Idiopathic pulmonary fibrosis (IPF) and the related idiopathic interstitial pneumonias remain some of the most devastating disorders in medicine. As many as one in five patients with IPF report an affected family member; this clustering in families has given promise for understanding IPF’s root genetic cause with the hope of advancing its treatment. Mutations in two surfactant genes, SFTPC and SFTPA2, are found in 1 to 2% of families (1), supporting a role for epithelial dysfunction in at least this subset. In 2007, mutations in genes encoding the telomerase enzyme were found in up to 15% of families with pulmonary fibrosis (PF) (2). Telomerase has two essential components, and mutations in TERT, the telomerase reverse transcriptase, and TR, the telomerase RNA, explain the inheritance in the largest subset of cases. Mutations in the telomerase component, DKC1, and the telomere binding protein, TINF2, account for another 1 to 2% of cases (Figure 1A) (3, 4). Relevant to clinical practice, patients with telomere-mediated lung disease are at risk for syndromic comorbidities such as bone marrow failure, liver disease, and enteropathy (2). In the lung transplant setting, decreased bone marrow reserves frequently complicate the clinical course because of prolonged cytopenias related to immunosuppression (5). Even in the absence of mutations in these four genes, familial PF may be associated with short telomeres, suggesting other genes important for telomere function may explain the remaining susceptibility (2).
Figure 1.
(A) Schematic depicting telomere genes found to be mutated in pulmonary fibrosis and their role at the telomere. Dyskerin is encoded by DKC1, and TIN2 is encoded by TINF2. (B) Map of regulator of telomere length 1 (RTEL1) mutations and variants relative to predicted conserved domains. The 1,300-amino-acid isoform is the longest curated isoform in the National Center for Biotechnology Information Reference Sequences (RefSeq). The variants identified in families with pulmonary fibrosis (heterozygous) are illustrated above, and those in pediatric telomere syndromes are below (biallelic). Black circles indicate changes predicted to disrupt protein stability (nonsense, splice-altering, or frameshift variants), gray circles are predicted to preserve protein stability (missense variants or short, in-frame deletions), and white circles are nonsegregating missense variants. Splice-altering and frameshift variants are positioned at the first amino acid predicted to be altered. C4C4 RING = C4C4 RING-finger motif; DEAD_2 = a conserved region within RAD3-like DNA-binding helicases; Helicase_C_2 = helicase C-terminal domain; HHD = harmonin homology domain; PIP = PCNA-interacting peptide motif; TERT = telomerase reverse transcriptase catalytic subunit; TIN2 = TRF1-interacting nuclear factor 1; TR = telomerase RNA.
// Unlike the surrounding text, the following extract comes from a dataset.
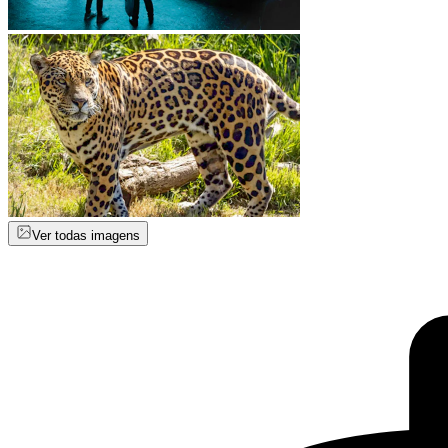
Ver todas imagens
In this issue of the Journal, Cogan and colleagues (pp. 646–655) add to this evolving story (6). They report mutations in the regulator of telomere length 1 gene, RTEL1, in familial PF. The authors analyzed exome sequence data from 25 families. They then used controls of convenience from the 1,000 Genome and Exome Sequencing Project databases to ensure identifying rare variants. They examined shared rare variants within families while prioritizing those in telomere genes. In one large autosomal dominant family, they identified heterozygous RTEL1 mutations that segregated with PF. Through a multi-institutional collaborative effort, they screened 163 additional cases by exome sequencing and found 4.7% of probands carried rare RTEL1 variants that also segregated with the PF phenotype. In some cases, telomere length was documented to be short, similar to telomerase mutation carriers. These findings identify RTEL1 as a fifth telomere gene in familial PF (Figure 1A).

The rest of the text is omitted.